TODO: describe the different sources

Figure 5.1: Legacy and historical sites from the study area.

Why should we consider sample size?

Here, we discuss why changing inclusion probability alone is insufficient by comparing two ecoregions with oposite spatial distributions of historical sites. While the ecoregion 99 has evenly distributed historical sites over space, the ecoregion 217 present most of its historical sites around roads. We begin by outlining the method for reducing the inclusion probability of sites near legacy sites from Foster (2021), which we then apply to the two contrasting ecoregions.

Every PSU hexagon is assigned an inclusion probability as a function of habitat and access cost. The effect of a legacy site (\(l\)) on the inclusion probability of neighbouring hexagons (\(h\)) is derived from the Euclidean distance between \(h\) and \(l\) (\(d(h, l)\)), and the amplitude effect \(\sigma\) using a Gaussian function. Figure 5.2 shows the one-dimensional effect of increasing values of \(\sigma\) on the inclusion probability of neighbouring sites.

Figure 5.2: Legacy effect in the inclusion probabiity of neighbouring sites in function their Euclian distance. Each line represents the effect range of legacy sites. Figure adapted from the vignette ‘An Introduction to MBHdesign’ found in Foster (2021).

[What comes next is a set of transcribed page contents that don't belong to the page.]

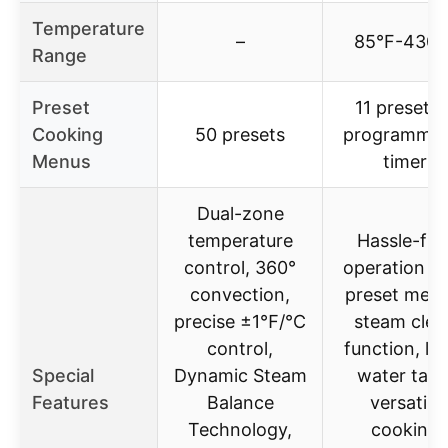
Temperature
–
85°F-430°
Range
Preset
11 presets 
Cooking
50 presets
programmab
Menus
timer
Dual-zone
temperature
Hassle-fre
control, 360°
operation w
convection,
preset menu
precise ±1℉/℃
steam clea
control,
function, la
Special
Dynamic Steam
water tank
Features
Balance
versatile
Technology,
cooking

The method to reduce the inclusion probability of neighbouring sites near legacy sites developed in Foster (2021) is implemented in the R package MBHdesign. We redrew their illustration using a simulated grid landscape with three legacy sites to ilustrate the effect of increasing the \(\sigma\) parameter on the inclusion probability of adjacent sites (Figure 5.3).

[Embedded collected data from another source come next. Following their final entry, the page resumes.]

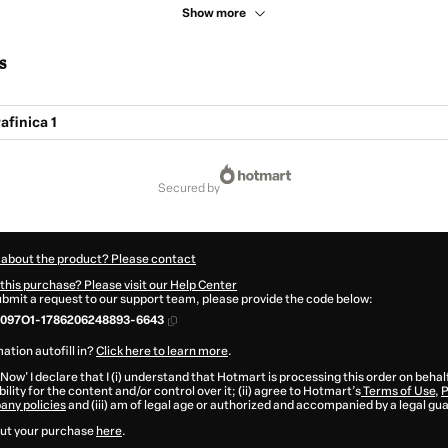
Show more
s
finica 1
secured by
 about the product? Please contact
this purchase? Please visit our Help Center
submit a request to our support team, please provide the code below:
097O1-1786206248893-6643
ation autofill in?
Click here to learn more
.
 Now' I declare that I (i) understand that Hotmart is processing this order on behal
ility for the content and/or control over it; (ii) agree to Hotmart’s
Terms of Use
,
P
any policies
and (iii) am of legal age or authorized and accompanied by a legal gu
ut your purchase
here
.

Figure 5.3: Effect of increasing the effect (sigma) of three legacy sites (white dots) on the inclusion probability of neighbouring sites. Each square is a simulated sampling grid with different inclusion probability described by the color gradient. Inclusion probability increases from dark blue (low) to yellow (high).

We applied the same approach for two ecoregion with contrasting spatial distribution of historical sites. By using the spatially balanced design to sample new sites while omitting historical sites, the selected hexagons are evenly distributed throughout the ecoregion, some of which overlap with the historical sites (Figure 5.4). Adjusting the probability of inclusion of hexagons, given their distance to historical locations, increases the spatial coverage of underrepresented areas (Figure 5.5).

Figure 5.4: Example of when sampling sites (red dots) using the spatially balanced design without taking historical sites into account. Ecoregion 99 and 207 are two examples of legacy sites in which the legacy sites (blue dots) are evenly and non-uniformly distributed in space, respectively.

Figure 5.5: Example of when sites are sampled from a design in which only the inclusion probability is adjusted when incorporating historical sites. Ecoregion 99 and 207 are two examples of legacy sites in which the legacy sites (blue dots) are evenly and non-uniformly distributed in space, respectively.

The issue is that when an ecoregion is well covered by historical sites, the sampled hexagons are driven to cluster in smaller available areas. When the inclusion probability was adjusted for ecoregion 99, almost a third of the sampled hexagons were clustered in a 20 km buffer. In the next section, we will build on this approach so the sample size may also be adjusted in response to historical sites.

A new approach to integrate legacy and iconic sites in spatially balanced designs

Current methods to include historical surveys are limited to randomly selected sites. While they adjust the inclusion probability to avoid sampling near historical sites, there is no consideration for sample size adjustment. Here we propose a novel approach where, in addition to modifying the inclusion probability, we also adjust the sample size according to the distribution of historical sites.

Theoretical description

We use a simulated grid with equal inclusion probabilities for all the 7661 hexagons to illustrate our approach. Given a 2% sample effort, the sample size for the model grid is 153 hexagons. We used two scenarios with contrasting spatial distributions of historical sites to show how their distribution affect sample size (Figure 5.6). The first scenario (red dots) describe evenly distributed historical sites, while the second (blue dots) describes historical sites grouped in two spatial clusters.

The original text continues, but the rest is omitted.